Univention Bugzilla – Bug 42582
list_add corruption - probably timer/workqueue related
Last modified: 2019-01-03 07:20:42 CET
Created attachment 8070 [details] Kernel OOPS notice swapped arguments between consecutive calls.
I asked on LKML but didn't get a reply yet: <https://marc.info/?l=linux-kernel&m=147508265316854&w=2> I also haven't found a similar bug report. Happened in 2. school with (probably) different virtualization: Bochs vs. VMWare. (?)

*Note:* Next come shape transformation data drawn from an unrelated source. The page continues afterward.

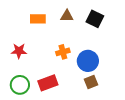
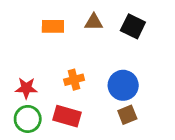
red star: (19, 51) -> (26, 88), moved
orange cross: (63, 52) -> (74, 80), moved
red rectangle: (48, 83) -> (67, 116), turned 36

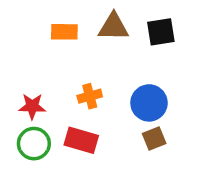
brown triangle: (94, 22) -> (113, 27), size x1.4
black square: (133, 26) -> (161, 32), turned -35

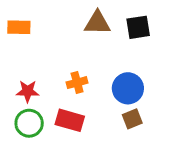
orange rectangle: (64, 32) -> (19, 27), moved

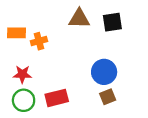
orange rectangle: (19, 27) -> (16, 33), moved
orange cross: (77, 83) -> (39, 41), moved
red rectangle: (70, 120) -> (57, 98), turned -30

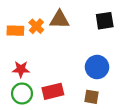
brown triangle: (79, 19) -> (60, 20), moved
orange cross: (39, 41) -> (36, 26), moved, turned -32
brown square: (108, 97) -> (91, 97), moved, turned 32

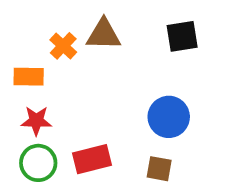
orange rectangle: (15, 31) -> (29, 77), moved

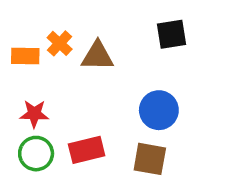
brown triangle: (103, 34) -> (97, 56), moved
orange rectangle: (29, 77) -> (25, 56), moved
brown square: (159, 169) -> (150, 159), size x1.4

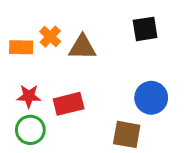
blue circle: (159, 110) -> (151, 98), moved
red rectangle: (87, 150) -> (69, 104), moved

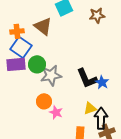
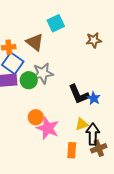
brown star: (97, 15) -> (94, 40), moved
gray star: (51, 75) -> (43, 73), moved
pink star: (56, 112) -> (48, 128), size x1.6

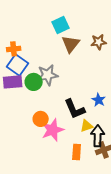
brown triangle: (35, 42) -> (71, 44), moved, turned 30
black L-shape: (79, 94) -> (75, 109), moved
pink star: (48, 128) -> (53, 130), turned 30

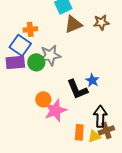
brown triangle: (71, 44) -> (73, 24), turned 30
orange cross: (14, 49) -> (30, 29), moved
blue star: (99, 100) -> (92, 80), moved
yellow triangle: (87, 126) -> (94, 136), moved

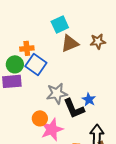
blue square: (20, 45) -> (36, 64), moved
gray star: (50, 55) -> (57, 93), moved
green circle: (36, 62) -> (15, 64), moved

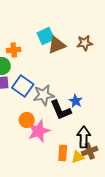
cyan square: (60, 24) -> (46, 36), moved
blue square: (36, 64) -> (23, 86), moved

Created attachment 8076 [details] Kernel OOPS 2
The common things is a timer addition: [<ffffffff810da5a6>] ? internal_add_timer+0x36/0xa0 [<ffffffff810dc42b>] ? add_timer_on+0x8b/0x100 [<ffffffff810da5a6>] ? internal_add_timer+0x36/0xa0 [<ffffffff810dc6fa>] ? mod_timer_pending+0xfa/0x140 So something is racing without proper locking. The 2nd OOPS looks like some RCU locking might be missing for the WQ. See <http://linux-kernel.2935.n7.nabble.com/mod-timer-list-add-corruption-WARNING-CPU-1-PID-0-at-lib-list-debug-c-33-list-add-0xbe-0xd0-td684405.html>. There have been updates between v4.1.16 and v4.1.33 in that field, e.g. add92082e2d14367b27b0e18b0deeaedd7c1f938 68fce03ba7901aa338a566292a59e6a753948861 ! Especially the last one looks promising: v4.1.12~18 introduced the bug v4.1.19~70 fixed it that would explain why no-one except UCS customers see this bug. Will hopefully be fixed with the new linux-4.1.33 kernel from Bug #41058. Maybe enabling CONFIG_DEBUG_OBJECTS could help.
Might need debug enabled kernel build: <https://marc.info/?l=linux-btrfs&m=147694635511693&w=2>
Did it happened again or has it been fixed with the latest kernel updates?
There is a Customer ID set so I set the flag "Enterprise Customer affected".
This issue has been filled against UCS 4.1. The maintenance with bug and security fixes for UCS 4.1 has ended on 5st of April 2018. Customers still on UCS 4.1 are encouraged to update to UCS 4.3. Please contact your partner or Univention for any questions. If this issue still occurs in newer UCS versions, please use "Clone this bug" or simply reopen the issue. In this case please provide detailed information on how this issue is affecting you.